Il y avait plusieurs sortes de légumes, pour ne citer que les plus courants :

Des tomates, des pois chiches, des haricots grimpants, des courgettes, des haricots nains, des poireaux, des blettes, des pommes de terre bien sûr, des carottes, des radis, des topinambours … et bien d'autres encore. 

Quel plaisir de jardiner après son travail ou après le repas du soir à "la fraîche" comme ils disaient !

 

Le plus difficile était de pouvoir arroser. À l'époque le canal qui longeait tous ces jardins (on l'appelait le canal du Pesquier) était pris d'assaut de jour comme de nuit. L'eau venant de la source était très abondante du fait qu' il n'y avait pas encore de desserte d'eau au village.

Ce canal était scrupuleusement entretenu par chaque ouvrier responsable de son lopin de terre. Il était régulièrement curé et maintenu à une profondeur d'au moins 1m et non plus 20 à 30cm comme on avait pu le voir par la suite après l'abandon des jardins.

 

Que de beaux légumes et quel goût, surtout les tomates qu'on dégustait parfois sur place avec un peu de sel apporté de la maison. Incroyable le monde qu'on pouvait voir après 15h (fin de la journée à la mine) sur ce grand terrain potager que chacun venait entretenir.

Il y avait une franche camaraderie entre ouvriers car très souvent l'un d'eux arrosait son jardin et celui du voisin empêché.

 

C'était pour la nuit qu'il y avait quelques problèmes :

Les jardiniers du dessus bloquaient très souvent l'eau pour la nuit en faveur de leurs jardins au détriment de ceux du dessous qui s'en trouvaient pénalisés pour leurs lopins de terre.
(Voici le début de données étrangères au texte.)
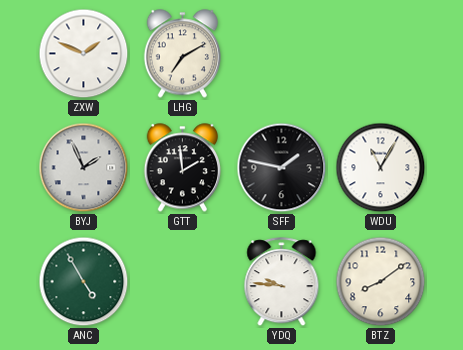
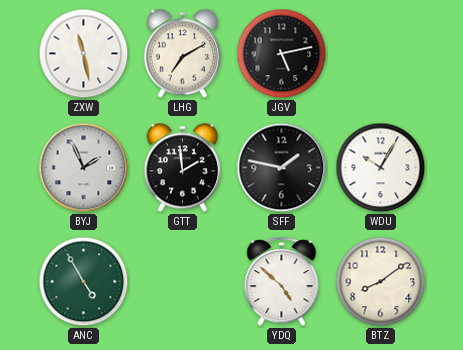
ZXW: 1:49 -> 11:28
JGV: none -> 5:13
WDU: 11:05 -> 10:05
YDQ: 9:46 -> 4:52
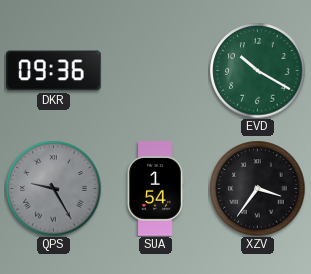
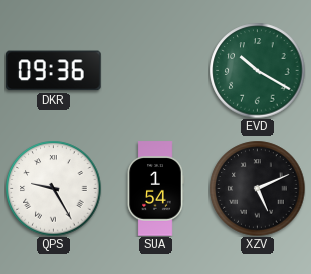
QPS dial: grey -> white
XZV: 3:36 -> 5:11
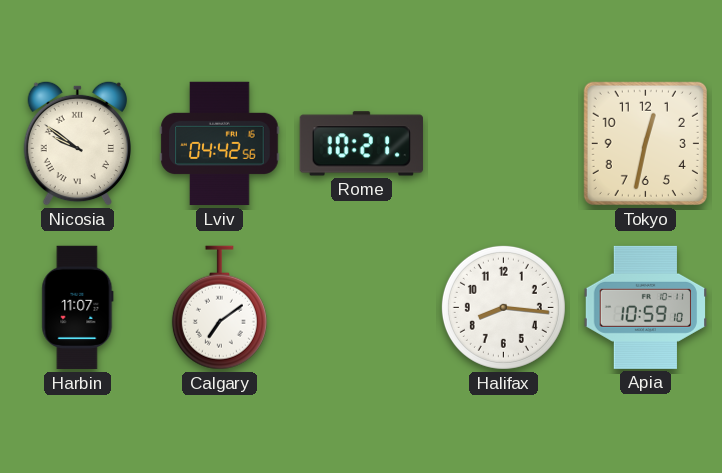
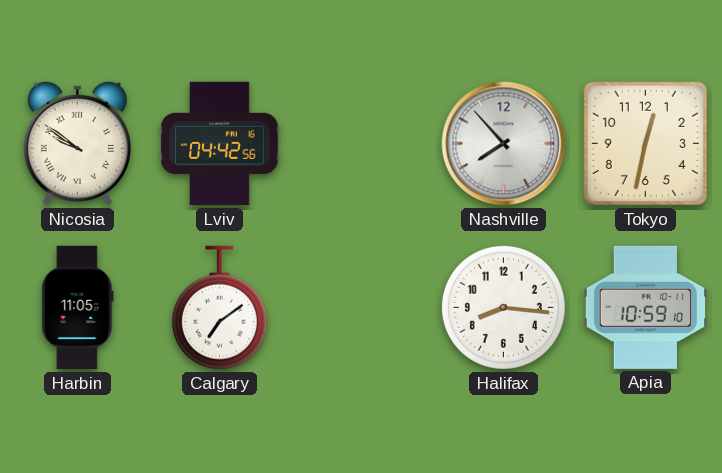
Rome: 10:21 -> none
Nashville: none -> 7:53
Harbin: 11:07 -> 11:05
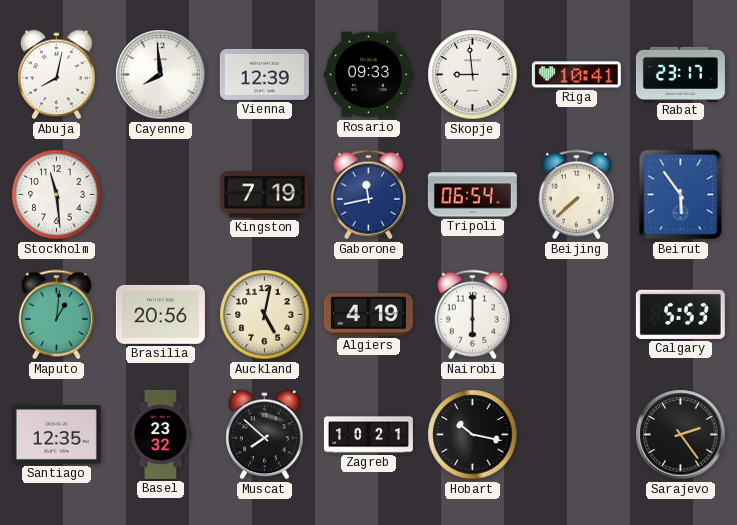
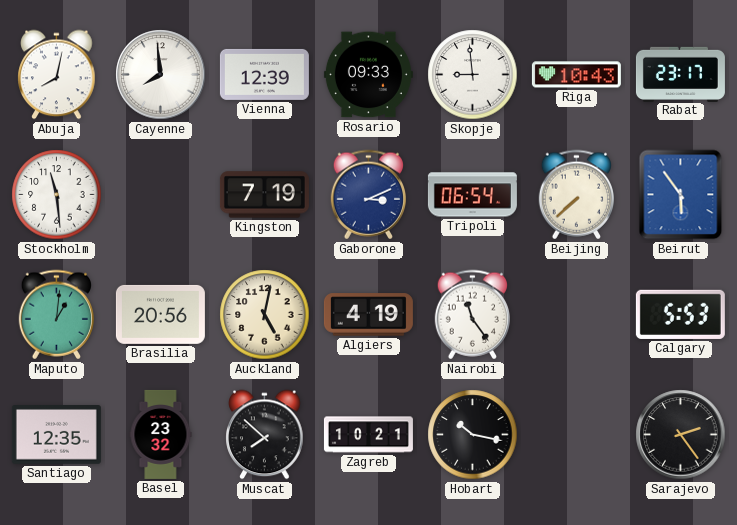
Riga: 10:41 -> 10:43
Gaborone: 11:43 -> 3:11
Nairobi: 6:00 -> 11:24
Alors ils attendaient le départ des ouvriers favorisés et allaient enlever le barrage pour pouvoir arroser tranquillement le leur.

Quand tout était terminé, ils refaisaient le barrage comme ils l'avaient trouvé et ni vu ni connu, c'était de bonne guerre !!!

 

Il n'y a jamais eu d'altercation sérieuse à cause de ce petit stratagème.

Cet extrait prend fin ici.